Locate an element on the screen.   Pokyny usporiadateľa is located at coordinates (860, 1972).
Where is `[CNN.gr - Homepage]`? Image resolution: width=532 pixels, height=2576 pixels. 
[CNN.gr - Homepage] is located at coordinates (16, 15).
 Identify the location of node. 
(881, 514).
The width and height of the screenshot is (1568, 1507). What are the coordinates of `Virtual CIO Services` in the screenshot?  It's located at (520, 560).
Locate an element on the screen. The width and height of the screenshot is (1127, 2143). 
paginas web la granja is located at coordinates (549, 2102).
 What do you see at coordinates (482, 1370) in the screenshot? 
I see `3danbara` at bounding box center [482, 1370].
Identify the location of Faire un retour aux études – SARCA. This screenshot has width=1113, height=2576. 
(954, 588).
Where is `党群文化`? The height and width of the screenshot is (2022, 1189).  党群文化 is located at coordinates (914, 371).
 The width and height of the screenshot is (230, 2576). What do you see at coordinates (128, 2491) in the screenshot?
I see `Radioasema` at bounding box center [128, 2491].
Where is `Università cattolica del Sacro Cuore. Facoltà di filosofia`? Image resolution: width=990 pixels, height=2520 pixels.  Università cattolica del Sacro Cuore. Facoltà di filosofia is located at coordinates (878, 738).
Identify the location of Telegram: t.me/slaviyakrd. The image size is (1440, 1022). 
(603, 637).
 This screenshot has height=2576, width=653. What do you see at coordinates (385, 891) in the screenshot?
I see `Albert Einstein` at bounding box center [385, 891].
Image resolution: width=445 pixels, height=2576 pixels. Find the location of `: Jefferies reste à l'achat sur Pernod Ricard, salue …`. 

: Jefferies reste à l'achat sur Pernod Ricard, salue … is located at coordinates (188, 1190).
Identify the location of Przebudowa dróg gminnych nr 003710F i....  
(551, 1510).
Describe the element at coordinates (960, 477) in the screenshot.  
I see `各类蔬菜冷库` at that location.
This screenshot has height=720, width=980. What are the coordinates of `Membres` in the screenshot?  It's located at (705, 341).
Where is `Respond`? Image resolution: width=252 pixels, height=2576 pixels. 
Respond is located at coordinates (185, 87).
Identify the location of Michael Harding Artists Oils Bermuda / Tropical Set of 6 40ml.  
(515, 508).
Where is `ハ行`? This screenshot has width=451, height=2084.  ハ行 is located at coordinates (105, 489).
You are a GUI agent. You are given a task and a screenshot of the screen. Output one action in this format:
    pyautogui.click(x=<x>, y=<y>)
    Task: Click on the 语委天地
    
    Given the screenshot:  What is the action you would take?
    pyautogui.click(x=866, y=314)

******************************

◆ **Work item**
Nothing but an exact reproduction of the entries is wanted.

◆ **Task solution**
Locate an element on the screen.   Pokyny usporiadateľa is located at coordinates (860, 1972).
Where is `[CNN.gr - Homepage]`? Image resolution: width=532 pixels, height=2576 pixels. 
[CNN.gr - Homepage] is located at coordinates (16, 15).
 Identify the location of node. 
(881, 514).
The width and height of the screenshot is (1568, 1507). What are the coordinates of `Virtual CIO Services` in the screenshot?  It's located at (520, 560).
Locate an element on the screen. The width and height of the screenshot is (1127, 2143). 
paginas web la granja is located at coordinates (549, 2102).
 What do you see at coordinates (482, 1370) in the screenshot? 
I see `3danbara` at bounding box center [482, 1370].
Identify the location of Faire un retour aux études – SARCA. This screenshot has width=1113, height=2576. 
(954, 588).
Where is `党群文化`? The height and width of the screenshot is (2022, 1189).  党群文化 is located at coordinates (914, 371).
 The width and height of the screenshot is (230, 2576). What do you see at coordinates (128, 2491) in the screenshot?
I see `Radioasema` at bounding box center [128, 2491].
Where is `Università cattolica del Sacro Cuore. Facoltà di filosofia`? Image resolution: width=990 pixels, height=2520 pixels.  Università cattolica del Sacro Cuore. Facoltà di filosofia is located at coordinates (878, 738).
Identify the location of Telegram: t.me/slaviyakrd. The image size is (1440, 1022). 
(603, 637).
 This screenshot has height=2576, width=653. What do you see at coordinates (385, 891) in the screenshot?
I see `Albert Einstein` at bounding box center [385, 891].
Image resolution: width=445 pixels, height=2576 pixels. Find the location of `: Jefferies reste à l'achat sur Pernod Ricard, salue …`. 

: Jefferies reste à l'achat sur Pernod Ricard, salue … is located at coordinates (188, 1190).
Identify the location of Przebudowa dróg gminnych nr 003710F i....  
(551, 1510).
Describe the element at coordinates (960, 477) in the screenshot.  
I see `各类蔬菜冷库` at that location.
This screenshot has height=720, width=980. What are the coordinates of `Membres` in the screenshot?  It's located at (705, 341).
Where is `Respond`? Image resolution: width=252 pixels, height=2576 pixels. 
Respond is located at coordinates (185, 87).
Identify the location of Michael Harding Artists Oils Bermuda / Tropical Set of 6 40ml.  
(515, 508).
Where is `ハ行`? This screenshot has width=451, height=2084.  ハ行 is located at coordinates (105, 489).
You are a GUI agent. You are given a task and a screenshot of the screen. Output one action in this format:
    pyautogui.click(x=<x>, y=<y>)
    Task: Click on the 语委天地
    
    Given the screenshot:  What is the action you would take?
    pyautogui.click(x=866, y=314)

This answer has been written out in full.